I just seen a all white boar the other day and was curious if others have seen them or are they rare to see


----------



## capt stan (Dec 27, 2013)

Got this one about 15 years ago on public land. Havent seen another since.


----------



## 4x4 (Dec 27, 2013)

Cool!


----------



## dotties cutter (Dec 27, 2013)

That has to be a rare one. in all my years I have never seen a pure white in the woods.


----------



## copperheadmike (Dec 27, 2013)

Must be the Spirit Hog, a beast with great magical powers. Some believe it is the reincarnation of past ancestors. One must be cautious when hunting such a beast, some believe that if one is shot it will transform back to it's human form...


----------



## klown (Dec 27, 2013)

I seen it on Christmas Day so it might of been a spirit hog lol


----------



## Hogwild80 (Dec 30, 2013)

Ive seen a few dont see them much though.


----------



## Okie Hog (Dec 30, 2013)

The last all white hog i've seen was a huge Landrace sow  i killed  years ago.   A family moved away and released that hog into the wild.  Field dressed, she pegged the neighbors 350 pound scales.


----------



## weekender (Dec 30, 2013)

depends on where you are, there are 4 in this pic, 3 where NICEUNS


----------



## tree cutter 08 (Dec 30, 2013)

Shot a big one a few yrs ago.

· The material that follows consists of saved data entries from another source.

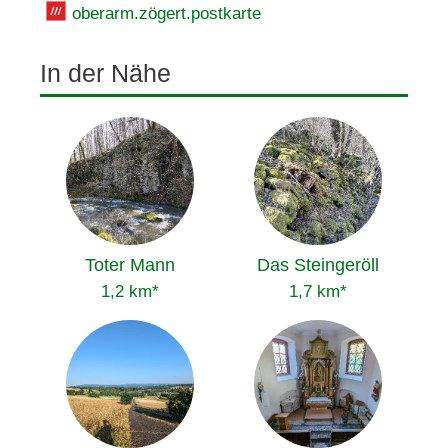
oberarm.zögert.postkarte
In der Nähe
Toter Mann
Das Steingeröll
1,2 km*
1,7 km*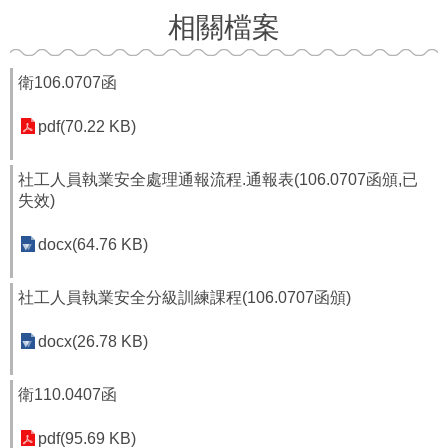
福
相關檔案
利
導
覽
衛106.0707函
網
pdf(70.22 KB)
站
連
社工人員執業安全處理通報流程.通報表(106.0707函頒,已
結
失效)
性
docx(64.76 KB)
別
平
等
社工人員執業安全分級訓練課程(106.0707函頒)
專
區
docx(26.78 KB)
身
衛110.0407函
心
障
礙
pdf(95.69 KB)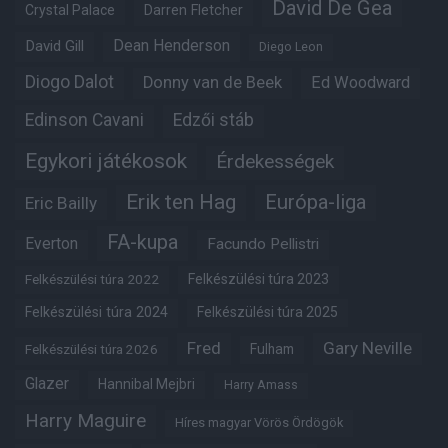
David De Gea
Crystal Palace
Darren Fletcher
Dean Henderson
David Gill
Diego Leon
Diogo Dalot
Donny van de Beek
Ed Woodward
Edinson Cavani
Edzői stáb
Egykori játékosok
Érdekességek
Erik ten Hag
Európa-liga
Eric Bailly
FA-kupa
Everton
Facundo Pellistri
Felkészülési túra 2022
Felkészülési túra 2023
Felkészülési túra 2024
Felkészülési túra 2025
Fred
Gary Neville
Fulham
Felkészülési túra 2026
Glazer
Hannibal Mejbri
Harry Amass
Harry Maguire
Híres magyar Vörös Ördögök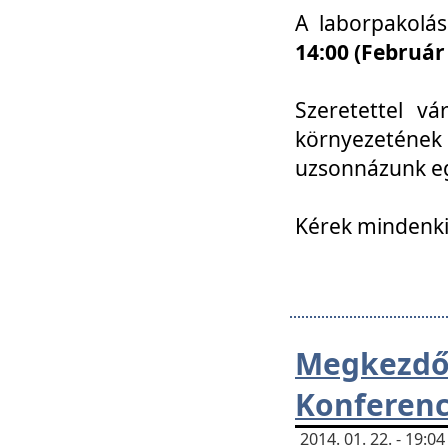
A laborpakolá
14:00 (Február
Szeretettel vá
környezetének
uzsonnázunk eg
Kérek mindenki
Megkezd
Konferenc
2014. 01. 22. - 19: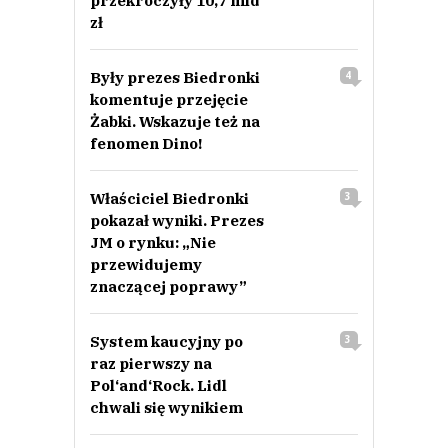
przekroczyły 10,7 mld
zł
Były prezes Biedronki
4
komentuje przejęcie
Żabki. Wskazuje też na
fenomen Dino!
Właściciel Biedronki
3
pokazał wyniki. Prezes
JM o rynku: „Nie
przewidujemy
znaczącej poprawy”
System kaucyjny po
3
raz pierwszy na
Pol‘and‘Rock. Lidl
chwali się wynikiem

Only seen 1 since then.


----------



## klown (Dec 30, 2013)

Thanks for the info everyone didn't want to shoot one if they were super rare now I might have to go try to find him would make a nice mount


----------



## Greg45 (Dec 31, 2013)

Seen a all white one in my neck of the woods 3 years ago


----------



## Ohoopee Tusker (Dec 31, 2013)

I've never seen one in the wild.

Stan, that's a cool old pic.


----------



## Ihunt (Dec 31, 2013)

There used to be a lot of them in the Leesburg neck of the woods. Not so much now though.


----------



## Boar Hog (Dec 31, 2013)

I used to see/kill solid white hogs in Wilkinson co. on the old Beaver dam wma. all the time, not as many since.


----------



## robert carter (Dec 31, 2013)

Killed this one at Horse Creek wma a couple of years ago.Rc


----------



## weekender (Jan 1, 2014)

THAT'S a GOODURN Robert


----------



## robert carter (Jan 7, 2014)

I was looking through some pics and found this old one. I killed this pig on the Montgomery tract at bullard Creek WMA.RC


----------



## robert carter (Jan 7, 2014)

Another white/Blue one from horseCreek WMA...RC


----------



## NCHillbilly (Jan 7, 2014)

I've seen several white pigs in south GA.


----------



## mguthrie (Jan 29, 2014)

Cool. And with long bows to boot. Nice job guys


----------



## bfriendly (Jan 30, 2014)

mguthrie said:


> Cool. And with long bows to boot. Nice job guys



I tell ya what!!

I have seen some Black and White with mostly white  at PL, but dont remember seeing one all white.................thats what I am after though, one of the B & Ws


----------